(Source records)
*** Block opens ***

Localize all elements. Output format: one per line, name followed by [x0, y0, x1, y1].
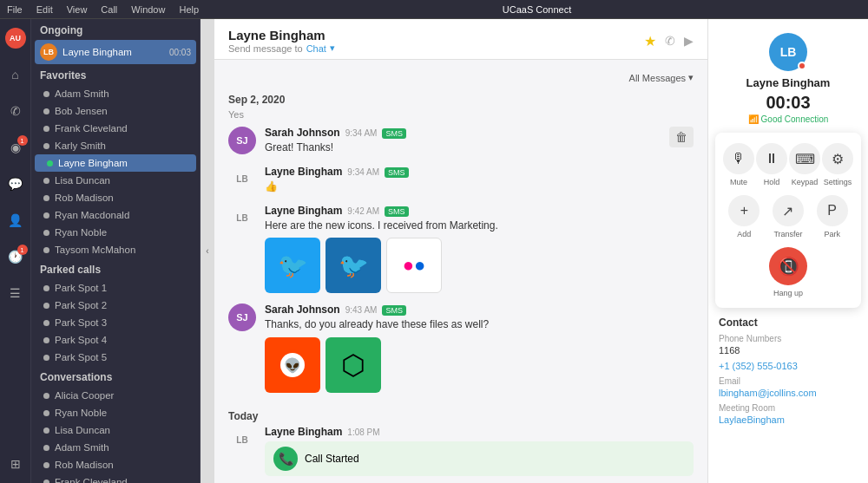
phone2-value[interactable]: +1 (352) 555-0163 [719, 361, 858, 371]
park2[interactable]: Park Spot 2 [31, 297, 200, 314]
add-button[interactable]: + Add [728, 195, 760, 238]
meeting-room-value[interactable]: LaylaeBingham [719, 414, 858, 425]
dot-icon [43, 143, 49, 149]
settings-label: Settings [824, 178, 852, 186]
send-message-label: Send message to [228, 43, 303, 54]
main-chat: Layne Bingham Send message to Chat ▾ ★ ✆… [214, 19, 707, 483]
call-started-widget: 📞 Call Started [265, 441, 694, 476]
msg3-header: Layne Bingham 9:42 AM SMS [265, 205, 694, 217]
chat-send-sub: Send message to Chat ▾ [228, 42, 335, 54]
ongoing-label: Ongoing [31, 19, 200, 40]
chat-contact-name: Layne Bingham [228, 28, 335, 42]
date-sep-1: Sep 2, 2020 [228, 87, 694, 109]
park1[interactable]: Park Spot 1 [31, 279, 200, 297]
fav-frank[interactable]: Frank Cleveland [31, 120, 200, 137]
menu-edit[interactable]: Edit [36, 4, 53, 15]
transfer-button[interactable]: ↗ Transfer [773, 195, 804, 238]
dot-icon [43, 247, 49, 253]
message-group-1: SJ Sarah Johnson 9:34 AM SMS Great! Than… [228, 127, 669, 155]
msg5-sender: Layne Bingham [265, 426, 342, 438]
all-messages-button[interactable]: All Messages ▾ [629, 72, 694, 83]
voicemail-nav-icon[interactable]: ◉ 1 [3, 135, 28, 160]
ongoing-layne-name: Layne Bingham [62, 47, 132, 57]
call-started-label: Call Started [305, 453, 359, 465]
fav-taysom[interactable]: Taysom McMahon [31, 241, 200, 258]
menu-nav-icon[interactable]: ☰ [3, 281, 28, 305]
chat-messages: All Messages ▾ Sep 2, 2020 Yes 🗑 SJ Sara… [214, 60, 707, 483]
email-label: Email [719, 376, 858, 386]
fav-lisa[interactable]: Lisa Duncan [31, 172, 200, 189]
park4[interactable]: Park Spot 4 [31, 331, 200, 349]
conv-frank-label: Frank Cleveland [55, 477, 128, 483]
park5[interactable]: Park Spot 5 [31, 349, 200, 366]
settings-button[interactable]: ⚙ Settings [822, 143, 853, 186]
phone1-value[interactable]: 1168 [719, 345, 858, 356]
conv-frank[interactable]: Frank Cleveland [31, 473, 200, 483]
video-header-icon[interactable]: ▶ [684, 34, 694, 48]
channel-dropdown-icon[interactable]: ▾ [330, 42, 335, 54]
dot-icon [43, 303, 49, 309]
phone-label: Phone Numbers [719, 334, 858, 343]
signal-icon: 📶 [748, 114, 759, 124]
star-icon[interactable]: ★ [644, 33, 656, 49]
fav-adam[interactable]: Adam Smith [31, 85, 200, 102]
fav-layne[interactable]: Layne Bingham [35, 154, 196, 172]
hold-button[interactable]: ⏸ Hold [756, 143, 787, 186]
dot-icon [43, 126, 49, 132]
history-nav-icon[interactable]: 🕐 1 [3, 245, 28, 269]
park3[interactable]: Park Spot 3 [31, 314, 200, 331]
park-button[interactable]: P Park [817, 195, 848, 238]
transfer-icon: ↗ [773, 195, 804, 226]
keypad-button[interactable]: ⌨ Keypad [789, 143, 820, 186]
home-nav-icon[interactable]: ⌂ [3, 62, 28, 87]
menu-call[interactable]: Call [101, 4, 117, 15]
grid-nav-icon[interactable]: ⊞ [3, 452, 28, 476]
parked-label: Parked calls [31, 258, 200, 279]
fav-ryan-mac[interactable]: Ryan Macdonald [31, 206, 200, 224]
conv-ryan-noble[interactable]: Ryan Noble [31, 404, 200, 421]
twitter-icon-img: 🐦 [265, 238, 320, 293]
msg3-text: Here are the new icons. I received from … [265, 219, 694, 233]
email-value[interactable]: lbingham@jcollins.com [719, 388, 858, 398]
conv-rob[interactable]: Rob Madison [31, 456, 200, 473]
chat-channel-label[interactable]: Chat [306, 43, 326, 54]
sj-avatar-2: SJ [228, 304, 256, 331]
reddit-svg: 👽 [275, 348, 310, 382]
contacts-nav-icon[interactable]: 👤 [3, 208, 28, 232]
phone-header-icon[interactable]: ✆ [665, 34, 675, 48]
avatar-icon[interactable]: AU [3, 26, 28, 50]
dot-icon [43, 410, 49, 416]
menu-help[interactable]: Help [179, 4, 199, 15]
all-messages-bar: All Messages ▾ [228, 69, 694, 87]
msg1-time: 9:34 AM [345, 128, 378, 138]
menu-window[interactable]: Window [131, 4, 165, 15]
menu-file[interactable]: File [7, 4, 23, 15]
dot-icon [43, 480, 49, 484]
conv-adam[interactable]: Adam Smith [31, 439, 200, 456]
chat-nav-icon[interactable]: 💬 [3, 172, 28, 196]
menu-view[interactable]: View [67, 4, 88, 15]
fav-bob[interactable]: Bob Jensen [31, 102, 200, 120]
fav-rob[interactable]: Rob Madison [31, 189, 200, 206]
chat-header-actions: ★ ✆ ▶ [644, 33, 694, 49]
mute-button[interactable]: 🎙 Mute [723, 143, 754, 186]
fav-ryan-noble[interactable]: Ryan Noble [31, 224, 200, 241]
conv-lisa[interactable]: Lisa Duncan [31, 421, 200, 439]
dot-icon [43, 108, 49, 114]
ongoing-item-layne[interactable]: LB Layne Bingham 00:03 [35, 40, 196, 64]
dot-icon [43, 178, 49, 184]
msg5-time: 1:08 PM [347, 428, 379, 437]
msg5-content: Layne Bingham 1:08 PM 📞 Call Started [265, 426, 694, 476]
msg1-text: Great! Thanks! [265, 140, 669, 155]
collapse-sidebar-button[interactable]: ‹ [201, 19, 214, 483]
reddit-icon-img: 👽 [265, 337, 320, 393]
message-group-4: SJ Sarah Johnson 9:43 AM SMS Thanks, do … [228, 304, 694, 393]
dot-icon [43, 320, 49, 326]
phone-nav-icon[interactable]: ✆ [3, 99, 28, 123]
fav-rob-label: Rob Madison [55, 193, 114, 203]
trash-button[interactable]: 🗑 [669, 127, 694, 147]
hangup-button[interactable]: 📵 [769, 247, 807, 285]
fav-karly[interactable]: Karly Smith [31, 137, 200, 154]
menu-bar: File Edit View Call Window Help UCaaS Co… [0, 0, 868, 19]
conv-alicia[interactable]: Alicia Cooper [31, 387, 200, 404]
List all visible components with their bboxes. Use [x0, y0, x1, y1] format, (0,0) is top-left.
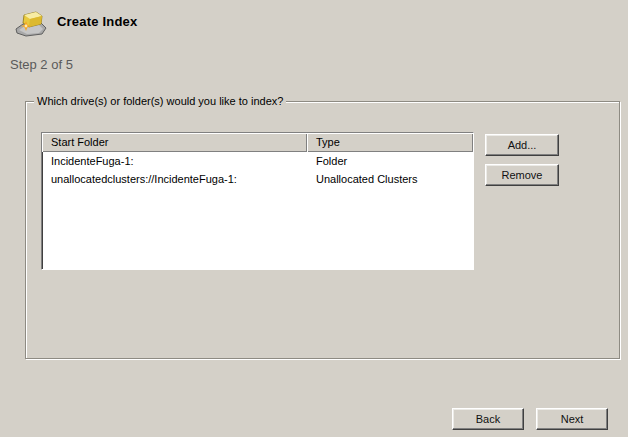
index-sources-groupbox: Which drive(s) or folder(s) would you li… [25, 101, 620, 359]
cell-type: Folder [307, 152, 473, 170]
cell-start-folder: unallocatedclusters://IncidenteFuga-1: [42, 170, 307, 188]
next-button[interactable]: Next [536, 408, 608, 430]
column-header-type[interactable]: Type [307, 133, 473, 152]
remove-button[interactable]: Remove [485, 164, 559, 186]
create-index-wizard-window: Create Index Step 2 of 5 Which drive(s) … [0, 0, 628, 437]
step-indicator: Step 2 of 5 [10, 57, 73, 72]
page-title: Create Index [57, 14, 137, 29]
sources-listview: Start Folder Type IncidenteFuga-1: Folde… [41, 132, 474, 270]
column-header-start-folder[interactable]: Start Folder [42, 133, 307, 152]
listview-header: Start Folder Type [42, 133, 473, 152]
cell-start-folder: IncidenteFuga-1: [42, 152, 307, 170]
cell-type: Unallocated Clusters [307, 170, 473, 188]
create-index-gem-icon [14, 7, 48, 38]
back-button[interactable]: Back [452, 408, 524, 430]
table-row[interactable]: unallocatedclusters://IncidenteFuga-1: U… [42, 170, 473, 188]
groupbox-label: Which drive(s) or folder(s) would you li… [34, 95, 286, 108]
table-row[interactable]: IncidenteFuga-1: Folder [42, 152, 473, 170]
add-button[interactable]: Add... [485, 134, 559, 156]
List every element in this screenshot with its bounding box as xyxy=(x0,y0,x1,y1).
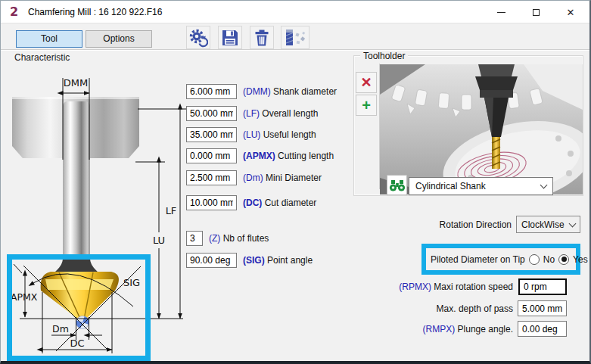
maximize-button[interactable] xyxy=(518,1,553,23)
nb-flutes-input[interactable] xyxy=(186,231,203,246)
chevron-down-icon xyxy=(569,219,577,227)
toolholder-group-label: Toolholder xyxy=(360,51,408,61)
mini-diameter-input[interactable] xyxy=(186,170,237,185)
tab-tool[interactable]: Tool xyxy=(16,30,82,48)
tab-options[interactable]: Options xyxy=(86,30,152,48)
overall-length-label: (LF) Overall length xyxy=(243,108,318,119)
piloted-no-label: No xyxy=(543,254,555,265)
binoculars-icon xyxy=(389,179,406,192)
rotation-direction-dropdown[interactable]: ClockWise xyxy=(516,216,580,233)
delete-x-icon: ✕ xyxy=(360,76,372,89)
minimize-icon xyxy=(497,12,505,13)
cutting-data-button[interactable] xyxy=(281,26,309,49)
add-plus-icon: + xyxy=(362,98,371,112)
toolholder-add-button[interactable]: + xyxy=(356,95,377,116)
nb-flutes-label: (Z) Nb of flutes xyxy=(209,233,269,244)
delete-icon xyxy=(253,29,271,47)
save-button[interactable] xyxy=(218,26,242,49)
shank-shape xyxy=(63,101,90,262)
toolholder-search-button[interactable] xyxy=(387,175,407,195)
maxi-rotation-speed-input[interactable] xyxy=(518,278,567,295)
title-bar: 2 Chamfering Mill : 16 120 922.F16 ✕ xyxy=(1,1,589,23)
piloted-diameter-highlight-box: Piloted Diameter on Tip No Yes xyxy=(421,244,580,275)
shank-type-value: Cylindrical Shank xyxy=(415,181,541,191)
useful-length-input[interactable] xyxy=(186,127,237,142)
cut-diameter-input[interactable] xyxy=(186,195,237,210)
maximize-icon xyxy=(533,9,540,16)
toolholder-image xyxy=(380,64,583,194)
chamfering-mill-dialog: 2 Chamfering Mill : 16 120 922.F16 ✕ Too… xyxy=(0,0,591,364)
diagram-label-lf: LF xyxy=(166,205,177,216)
close-icon: ✕ xyxy=(567,8,575,17)
toolbar-separator xyxy=(1,49,591,51)
rotation-direction-value: ClockWise xyxy=(521,219,570,230)
save-icon xyxy=(221,29,239,47)
plunge-angle-label: (RMPX) Plunge angle. xyxy=(372,324,513,334)
cutting-length-label: (APMX) Cutting length xyxy=(243,151,334,161)
mini-diameter-label: (Dm) Mini Diameter xyxy=(243,173,322,183)
max-depth-pass-input[interactable] xyxy=(518,300,567,316)
shank-diameter-input[interactable] xyxy=(186,84,237,99)
overall-length-input[interactable] xyxy=(186,106,237,121)
chevron-down-icon xyxy=(540,182,548,189)
rotation-direction-label: Rotation Direction xyxy=(406,219,512,230)
piloted-diameter-label: Piloted Diameter on Tip xyxy=(431,254,525,265)
shank-diameter-label: (DMM) Shank diameter xyxy=(243,86,337,97)
minimize-button[interactable] xyxy=(484,1,518,23)
maxi-rotation-speed-label: (RPMX) Maxi rotation speed xyxy=(372,282,513,292)
update-button[interactable] xyxy=(186,26,210,49)
piloted-yes-radio[interactable] xyxy=(558,254,569,265)
piloted-no-radio[interactable] xyxy=(529,254,540,265)
max-depth-pass-label: Max. depth of pass xyxy=(372,303,513,314)
toolholder-delete-button[interactable]: ✕ xyxy=(356,72,377,93)
toolholder-group: Toolholder ✕ + xyxy=(353,55,583,196)
window-title: Chamfering Mill : 16 120 922.F16 xyxy=(28,7,162,17)
cut-diameter-label: (DC) Cut diameter xyxy=(243,198,316,208)
close-button[interactable]: ✕ xyxy=(553,1,588,23)
delete-button[interactable] xyxy=(250,26,274,49)
shank-type-dropdown[interactable]: Cylindrical Shank xyxy=(409,177,553,195)
app-logo-icon: 2 xyxy=(10,5,18,19)
cutting-data-icon xyxy=(283,28,307,48)
plunge-angle-input[interactable] xyxy=(518,321,567,337)
tip-highlight-box xyxy=(7,254,151,361)
useful-length-label: (LU) Useful length xyxy=(243,129,316,140)
diagram-label-dmm: DMM xyxy=(64,77,88,89)
update-icon xyxy=(188,28,208,48)
point-angle-label: (SIG) Point angle xyxy=(243,255,313,266)
diagram-label-lu: LU xyxy=(153,235,165,246)
cutting-length-input[interactable] xyxy=(186,148,237,163)
point-angle-input[interactable] xyxy=(186,253,237,268)
piloted-yes-label: Yes xyxy=(573,254,588,265)
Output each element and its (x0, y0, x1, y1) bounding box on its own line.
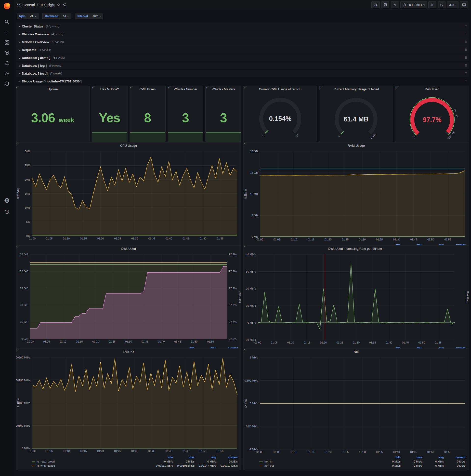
panel-title[interactable]: Disk Used Increasing Rate per Minute› (244, 246, 469, 252)
time-range-picker[interactable]: Last 1 hour › (400, 1, 427, 8)
panel-title[interactable]: Current CPU Usage of taosd› (244, 86, 317, 92)
panel-title[interactable]: Disk Used (16, 246, 241, 252)
row-drag-handle[interactable]: ⠿ (465, 32, 467, 36)
legend-series-name[interactable]: io_write_taosd (32, 464, 151, 468)
row-drag-handle[interactable]: ⠿ (465, 80, 467, 83)
row-title[interactable]: DNodes Overview (22, 32, 49, 36)
panel-info-icon[interactable] (244, 86, 247, 90)
legend-col-header[interactable]: max (401, 456, 422, 459)
row-title[interactable]: Database: [ demo ] (22, 56, 50, 60)
panel-title[interactable]: Disk Used (395, 86, 469, 92)
dashboard-row[interactable]: ›Database: [ demo ](5 panels)⠿ (16, 54, 469, 61)
panel-info-icon[interactable] (168, 86, 171, 90)
y-tick-label: 25% (25, 164, 30, 167)
dashboard-title[interactable]: TDinsight (40, 3, 55, 7)
legend-col-header[interactable]: current (444, 456, 465, 459)
alerting-bell-icon[interactable] (2, 58, 12, 68)
expanded-row-header[interactable]: › DNode Usage [ huolinhe-TM1701:6030 ] ⠿ (16, 78, 469, 85)
row-drag-handle[interactable]: ⠿ (465, 64, 467, 68)
dashboard-settings-gear-icon[interactable] (391, 1, 399, 8)
variable-fqdn[interactable]: fqdn All› (17, 13, 38, 19)
disk-rate-chart[interactable]: 40 MB/s30 MB/s20 MB/s10 MB/s0 MB/s-10 MB… (244, 252, 469, 346)
add-panel-button[interactable] (371, 1, 380, 8)
row-drag-handle[interactable]: ⠿ (465, 40, 467, 44)
panel-title[interactable]: Uptime (16, 86, 89, 92)
panel-info-icon[interactable] (92, 86, 95, 90)
explore-compass-icon[interactable] (2, 48, 12, 58)
row-title[interactable]: Database: [ test ] (22, 72, 48, 75)
panel-title[interactable]: Current Memory Usage of taosd (320, 86, 393, 92)
panel-info-icon[interactable] (244, 246, 247, 249)
panel-title[interactable]: VNodes Masters (206, 86, 241, 92)
help-icon[interactable]: ? (2, 207, 12, 217)
panel-info-icon[interactable] (244, 349, 247, 352)
panel-title[interactable]: CPU Cores (130, 86, 165, 92)
panel-info-icon[interactable] (16, 143, 20, 146)
legend-series-name[interactable]: io_read_taosd (32, 460, 151, 463)
panel-title[interactable]: CPU Usage (16, 143, 241, 149)
variable-value-dropdown[interactable]: All› (60, 13, 71, 19)
configuration-gear-icon[interactable] (2, 68, 12, 79)
dashboard-row[interactable]: ›Database: [ log ](5 panels)⠿ (16, 62, 469, 69)
legend-col-header[interactable]: current (216, 456, 238, 459)
zoom-out-icon[interactable] (428, 1, 436, 8)
row-title[interactable]: Cluster Status (22, 25, 43, 28)
row-drag-handle[interactable]: ⠿ (465, 25, 467, 28)
refresh-interval-picker[interactable]: 30s › (447, 1, 458, 8)
legend-col-header[interactable]: min (379, 456, 401, 459)
dashboard-row[interactable]: ›Cluster Status(21 panels)⠿ (16, 23, 469, 30)
net-chart[interactable]: 1 Mb/s0.500 Mb/s0 Mb/s-0.50 Mb/s-1 Mb/s0… (244, 355, 469, 455)
panel-info-icon[interactable] (320, 86, 323, 90)
row-drag-handle[interactable]: ⠿ (465, 72, 467, 75)
panel-info-icon[interactable] (130, 86, 134, 90)
legend-series-name[interactable]: net_out (259, 464, 379, 468)
panel-title[interactable]: Net (244, 349, 469, 355)
panel-info-icon[interactable] (16, 349, 20, 352)
legend-col-header[interactable]: min (151, 456, 173, 459)
variable-value-dropdown[interactable]: auto› (90, 13, 103, 19)
breadcrumb-section[interactable]: General (23, 3, 35, 7)
row-title[interactable]: Requests (22, 48, 36, 52)
dashboard-row[interactable]: ›DNodes Overview(4 panels)⠿ (16, 30, 469, 38)
x-tick-label: 01:20 (92, 340, 99, 343)
server-admin-shield-icon[interactable] (2, 79, 12, 89)
share-icon[interactable] (62, 3, 66, 7)
row-title[interactable]: MNodes Overview (22, 40, 49, 44)
panel-info-icon[interactable] (395, 86, 399, 90)
dashboard-row[interactable]: ›Database: [ test ](5 panels)⠿ (16, 70, 469, 77)
panel-info-icon[interactable] (206, 86, 209, 90)
grafana-logo-icon[interactable] (3, 2, 11, 10)
legend-series-name[interactable]: net_in (259, 460, 379, 463)
disk-used-chart[interactable]: 125 GiB97.7%100 GiB97.7%75 GiB97.7%50 Gi… (16, 252, 241, 346)
row-drag-handle[interactable]: ⠿ (465, 56, 467, 60)
panel-title[interactable]: Disk IO (16, 349, 241, 355)
cpu-usage-chart[interactable]: 30%25%20%15%10%5%0%01:0001:0501:1001:150… (16, 149, 241, 247)
panel-info-icon[interactable] (16, 86, 20, 90)
dashboard-row[interactable]: ›Requests(4 panels)⠿ (16, 46, 469, 53)
row-drag-handle[interactable]: ⠿ (465, 48, 467, 52)
user-avatar[interactable] (2, 195, 12, 206)
variable-database[interactable]: Database All› (42, 13, 71, 19)
panel-info-icon[interactable] (16, 246, 20, 249)
dashboard-row[interactable]: ›MNodes Overview(2 panels)⠿ (16, 38, 469, 46)
panel-info-icon[interactable] (244, 143, 247, 146)
create-plus-icon[interactable] (2, 27, 12, 37)
variable-value-dropdown[interactable]: All› (28, 13, 38, 19)
panel-title[interactable]: RAM Usage (244, 143, 469, 149)
save-dashboard-button[interactable] (381, 1, 389, 8)
search-icon[interactable] (2, 17, 12, 27)
tv-mode-icon[interactable] (460, 1, 468, 8)
panel-title[interactable]: VNodes Number (168, 86, 203, 92)
ram-usage-chart[interactable]: 20 GB15 GB10 GB5 GB0 MB01:0001:0501:1001… (244, 149, 469, 243)
star-icon[interactable]: ☆ (57, 3, 60, 7)
row-title[interactable]: Database: [ log ] (22, 64, 47, 68)
legend-col-header[interactable]: avg (195, 456, 216, 459)
refresh-button[interactable] (438, 1, 445, 8)
row-title[interactable]: DNode Usage [ huolinhe-TM1701:6030 ] (22, 80, 82, 83)
dashboards-grid-icon[interactable] (2, 37, 12, 48)
disk-io-chart[interactable]: 0.00200 MB/s0.00150 MB/s0.00100 MB/s0.00… (16, 355, 241, 455)
variable-interval[interactable]: Interval auto› (75, 13, 103, 19)
legend-col-header[interactable]: avg (422, 456, 444, 459)
panel-title[interactable]: Has MNode? (92, 86, 127, 92)
legend-col-header[interactable]: max (173, 456, 195, 459)
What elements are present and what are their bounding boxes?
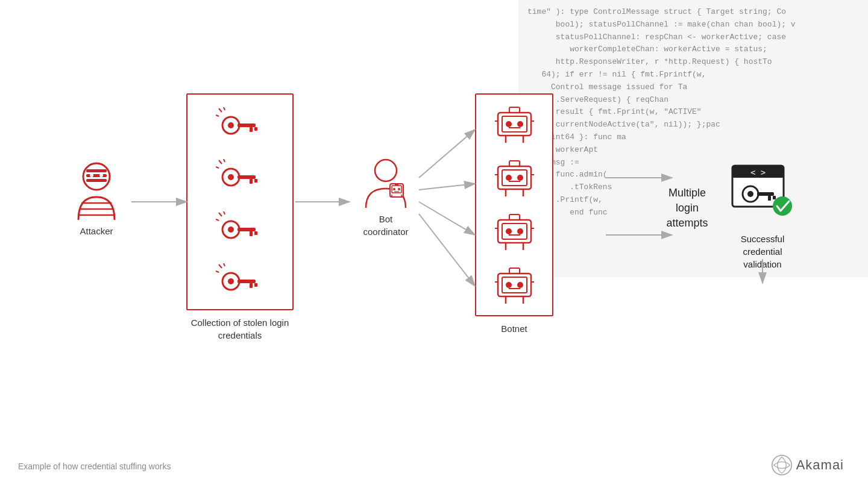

*** Block closes ***

Your answer should be only the number of lines in the entries above that hold the string "adam".

Finished exercise:
2